On July 20, 1969, the Yankees were playing the Washington Senators, managed by Ted Williams, at the old Yankee Stadium. In the bottom of the 11th inning, Roy White doubled, and Gene Michael (not exactly a clutch hitter, not exactly any kind of hitter for that matter) singled him home to win, 3-2.
Other games on Moonday:
* The Mets split a doubleheader with the expansion Montreal Expos at Jarry Park in Montreal. The Expos won the 1st game, 3-2, with a Mack Jones homer off Gary Gentry making a winner of Gary Waslewski. The Mets did recover pretty well from this one, starting with winning the 2nd game, 4-3, with a 10th-inning sequence very similar to the one the Yankees had in their game: A double by a starting outfielder with a lot of promise, in this case Ron Swoboda, followed by a game-winning single by a light-hitting infielder, in this case Bobby Pfeil. Don Cardwell started the nightcap for the Mets, but Ron Taylor blew a save before Jack DiLauro turned out to be the winning pitcher.

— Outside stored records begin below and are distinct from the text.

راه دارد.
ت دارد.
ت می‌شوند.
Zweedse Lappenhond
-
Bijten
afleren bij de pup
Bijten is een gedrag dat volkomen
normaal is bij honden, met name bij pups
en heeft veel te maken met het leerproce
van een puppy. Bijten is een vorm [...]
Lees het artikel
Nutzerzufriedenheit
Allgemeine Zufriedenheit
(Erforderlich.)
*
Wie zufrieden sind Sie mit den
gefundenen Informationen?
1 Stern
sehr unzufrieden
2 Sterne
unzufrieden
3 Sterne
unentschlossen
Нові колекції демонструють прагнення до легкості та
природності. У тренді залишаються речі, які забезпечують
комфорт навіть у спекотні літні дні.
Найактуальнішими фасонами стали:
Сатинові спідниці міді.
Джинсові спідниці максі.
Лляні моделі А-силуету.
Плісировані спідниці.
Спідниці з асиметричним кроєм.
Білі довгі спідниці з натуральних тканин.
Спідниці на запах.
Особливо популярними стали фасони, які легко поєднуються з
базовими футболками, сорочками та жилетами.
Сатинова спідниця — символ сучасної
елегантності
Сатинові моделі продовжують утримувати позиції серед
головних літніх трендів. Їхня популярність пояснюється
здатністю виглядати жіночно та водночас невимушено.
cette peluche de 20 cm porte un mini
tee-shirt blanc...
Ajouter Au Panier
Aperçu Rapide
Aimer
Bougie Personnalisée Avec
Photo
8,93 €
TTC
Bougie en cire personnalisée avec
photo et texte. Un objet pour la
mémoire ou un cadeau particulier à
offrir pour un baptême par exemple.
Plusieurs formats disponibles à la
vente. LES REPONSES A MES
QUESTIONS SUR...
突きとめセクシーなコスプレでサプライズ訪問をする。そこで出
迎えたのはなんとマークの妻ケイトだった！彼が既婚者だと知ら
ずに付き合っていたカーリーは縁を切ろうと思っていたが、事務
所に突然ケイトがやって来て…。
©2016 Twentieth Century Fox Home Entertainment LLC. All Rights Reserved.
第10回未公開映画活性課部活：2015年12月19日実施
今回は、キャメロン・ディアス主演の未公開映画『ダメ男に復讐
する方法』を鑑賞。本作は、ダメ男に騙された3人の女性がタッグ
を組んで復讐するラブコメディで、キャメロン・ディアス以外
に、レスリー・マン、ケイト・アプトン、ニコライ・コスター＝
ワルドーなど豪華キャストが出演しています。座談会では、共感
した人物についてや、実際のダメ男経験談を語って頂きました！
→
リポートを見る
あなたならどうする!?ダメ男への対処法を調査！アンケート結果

* The Phillies lost a doubleheader to the Chicago Cubs, 1-0 and 6-1 at Connie Mack Stadium, with Ferguson Jenkins outdueling Grant Jackson in the first game and Dick Selma beating Bill Champion in the second.
* The Boston Red Sox beat the Baltimore Orioles, 6-5 at Fenway Park.

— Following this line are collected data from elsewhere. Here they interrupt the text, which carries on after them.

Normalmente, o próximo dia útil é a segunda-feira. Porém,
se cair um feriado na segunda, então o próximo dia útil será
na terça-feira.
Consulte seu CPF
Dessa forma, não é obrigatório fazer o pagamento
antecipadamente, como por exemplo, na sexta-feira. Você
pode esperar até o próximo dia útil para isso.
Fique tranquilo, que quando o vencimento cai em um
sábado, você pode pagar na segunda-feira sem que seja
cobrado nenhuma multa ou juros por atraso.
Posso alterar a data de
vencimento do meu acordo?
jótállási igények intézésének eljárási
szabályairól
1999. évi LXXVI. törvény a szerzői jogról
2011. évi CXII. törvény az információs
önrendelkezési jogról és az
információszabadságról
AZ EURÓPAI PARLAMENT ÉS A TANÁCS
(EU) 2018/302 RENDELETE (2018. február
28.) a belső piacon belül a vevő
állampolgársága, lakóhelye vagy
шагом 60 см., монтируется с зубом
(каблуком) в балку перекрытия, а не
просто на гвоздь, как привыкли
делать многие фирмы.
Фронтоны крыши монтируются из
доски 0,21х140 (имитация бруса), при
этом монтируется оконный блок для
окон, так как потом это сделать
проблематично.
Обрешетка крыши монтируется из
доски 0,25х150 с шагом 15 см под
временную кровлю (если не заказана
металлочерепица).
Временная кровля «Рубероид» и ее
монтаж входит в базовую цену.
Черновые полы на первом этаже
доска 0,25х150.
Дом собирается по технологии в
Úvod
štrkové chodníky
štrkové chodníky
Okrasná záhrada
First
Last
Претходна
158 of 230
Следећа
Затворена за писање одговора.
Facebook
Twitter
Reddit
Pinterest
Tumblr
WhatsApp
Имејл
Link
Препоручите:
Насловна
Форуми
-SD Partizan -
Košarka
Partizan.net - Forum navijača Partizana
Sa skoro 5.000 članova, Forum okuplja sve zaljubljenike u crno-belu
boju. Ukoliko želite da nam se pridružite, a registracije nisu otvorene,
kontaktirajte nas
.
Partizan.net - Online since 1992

* The California Angels split a doubleheader with the Oakland Athletics at Anaheim Stadium. The Angels took the first game, 7-3; the A's won the second game, 9-6.
* Another doubleheader was played at Cleveland Municipal Stadium. The Detroit Tigers beat the Cleveland Indians in the opener, 3-2; the Tribe took the nightcap, 5-4 in 10 innings.
* It must have rained all over the country the day before, because a 5th doubleheader was played, at Comiskey Park in Chicago. The expansion Kansas City Royals swept the White Sox, winning the first game 8-6, then taking the second 3-2 in 11. (It was a Monday, but not a holiday Monday, so there's no civic reason for 3 doubleheaders in one day.)
* The Minnesota Twins beat the expansion Seattle Pilots (soon to become the Milwaukee Brewers), 4-0 at Sick's Stadium in Seattle.
* The Atlanta Braves pounded the expansion San Diego Padres, 10-0 at what was then known as Atlanta Stadium (later Atlanta-Fulton County Stadium). Hank Aaron got 2 hits, but neither was a home run. The Braves did get a homer from a future Hall-of-Famer, Orlando Cepeda.
* And in the game where Perry hit his 1st big-league homer, the Giants were playing their arch-rivals, the Los Angeles Dodgers, at Candlestick Park in San Francisco. The Giants won, 7-3.
Far out, man. That's one long article for a man, one giant waste of time for you, the reader.